There isn't any difference. There's really no need to gradually switch over oil types. Just jump straight into a full synthetic oil after the first oil change and you'll be fine.


----------



## obermd (Mar 3, 2012)

I always do the first oil change between 1,000 and 1,500 miles. Regardless of how clean the cutting at the factory is, there will be metal shards floating around in the oil.


----------



## XtremeRevolution (Jan 19, 2012)

obermd said:


> I always do the first oil change between 1,000 and 1,500 miles. Regardless of how clean the cutting at the factory is, there will be metal shards floating around in the oil.
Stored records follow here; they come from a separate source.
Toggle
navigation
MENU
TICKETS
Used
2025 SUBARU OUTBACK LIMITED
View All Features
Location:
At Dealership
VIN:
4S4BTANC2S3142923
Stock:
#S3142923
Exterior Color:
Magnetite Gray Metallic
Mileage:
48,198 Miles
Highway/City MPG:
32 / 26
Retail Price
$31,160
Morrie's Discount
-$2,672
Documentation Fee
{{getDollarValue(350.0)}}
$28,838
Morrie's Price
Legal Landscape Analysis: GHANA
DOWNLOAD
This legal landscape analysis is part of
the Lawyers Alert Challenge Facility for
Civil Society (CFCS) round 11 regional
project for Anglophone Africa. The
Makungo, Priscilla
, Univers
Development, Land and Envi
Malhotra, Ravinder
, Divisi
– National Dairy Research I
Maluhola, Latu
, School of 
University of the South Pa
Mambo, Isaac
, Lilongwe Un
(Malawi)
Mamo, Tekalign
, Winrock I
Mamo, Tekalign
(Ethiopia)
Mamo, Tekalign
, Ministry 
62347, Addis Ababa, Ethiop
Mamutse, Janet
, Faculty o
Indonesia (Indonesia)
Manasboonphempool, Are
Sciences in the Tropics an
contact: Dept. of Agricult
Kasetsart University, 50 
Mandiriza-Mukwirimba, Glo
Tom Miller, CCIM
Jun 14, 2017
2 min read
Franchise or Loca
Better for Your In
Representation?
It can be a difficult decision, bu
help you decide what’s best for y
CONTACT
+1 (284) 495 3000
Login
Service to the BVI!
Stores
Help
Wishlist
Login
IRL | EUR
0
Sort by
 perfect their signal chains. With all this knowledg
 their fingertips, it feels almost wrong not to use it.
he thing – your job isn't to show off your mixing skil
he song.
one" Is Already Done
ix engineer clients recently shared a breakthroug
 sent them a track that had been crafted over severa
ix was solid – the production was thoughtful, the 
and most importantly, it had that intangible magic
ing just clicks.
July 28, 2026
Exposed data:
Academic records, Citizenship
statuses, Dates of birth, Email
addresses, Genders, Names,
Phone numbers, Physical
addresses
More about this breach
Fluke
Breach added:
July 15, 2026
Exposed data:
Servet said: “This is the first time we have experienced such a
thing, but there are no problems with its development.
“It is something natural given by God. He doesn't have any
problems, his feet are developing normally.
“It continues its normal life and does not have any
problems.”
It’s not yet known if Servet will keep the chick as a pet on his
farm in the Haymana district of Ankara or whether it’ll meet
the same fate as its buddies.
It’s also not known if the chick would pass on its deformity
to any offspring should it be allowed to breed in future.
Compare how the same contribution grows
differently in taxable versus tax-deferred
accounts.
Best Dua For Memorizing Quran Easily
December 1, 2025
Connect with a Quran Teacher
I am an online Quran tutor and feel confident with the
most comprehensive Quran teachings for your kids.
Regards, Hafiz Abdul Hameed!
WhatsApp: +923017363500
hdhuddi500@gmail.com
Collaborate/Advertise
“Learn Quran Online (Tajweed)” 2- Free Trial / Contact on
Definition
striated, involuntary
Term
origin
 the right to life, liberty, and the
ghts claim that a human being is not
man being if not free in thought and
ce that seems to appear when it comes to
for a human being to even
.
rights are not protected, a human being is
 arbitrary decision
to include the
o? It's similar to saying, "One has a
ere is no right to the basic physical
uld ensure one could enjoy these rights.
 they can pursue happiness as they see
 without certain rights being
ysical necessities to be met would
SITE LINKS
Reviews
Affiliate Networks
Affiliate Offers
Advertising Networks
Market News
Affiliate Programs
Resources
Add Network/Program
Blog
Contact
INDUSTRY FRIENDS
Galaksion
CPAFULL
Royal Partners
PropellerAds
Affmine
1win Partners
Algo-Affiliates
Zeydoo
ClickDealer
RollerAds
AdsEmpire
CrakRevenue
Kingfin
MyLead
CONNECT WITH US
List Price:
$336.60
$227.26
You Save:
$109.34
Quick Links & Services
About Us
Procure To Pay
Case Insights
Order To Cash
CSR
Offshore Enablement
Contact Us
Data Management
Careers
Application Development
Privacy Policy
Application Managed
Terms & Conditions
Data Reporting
Isn't that what the oil filter is for?


----------



## ShorePatrol (Jun 17, 2012)

If I go full Synthetic - is this something the dealer can do for me? Or do I have to buy it myself and put it in?

What's the benefit of Synthetic? (Sorry, I don't know)

Will Synthetic maintain the warranty?


----------



## GoldenCruze (Dec 18, 2011)

Full synthetic is better at protecting against heat breakdown, which is its real advantage. Chevrolet has Mobile 1, which is what I had them use for my first oil change.

Somebody said something about just replenishing the oil and changing the filter to extend oil change intervals. I did that years ago with a straight 6 Chevy van that I had. For more than two years I was daring that engine to die. Just put in a quart of oil every 1000 miles because it leaked. It still made it to over 276,000 miles before I sold it.


----------



## Starks8 (Jul 20, 2011)

So what is the least likely miles it takes to usually break the engine in fully from new, as far as the engine dispensing all to most of the new break-in shavings and stuff like that into the oil?


----------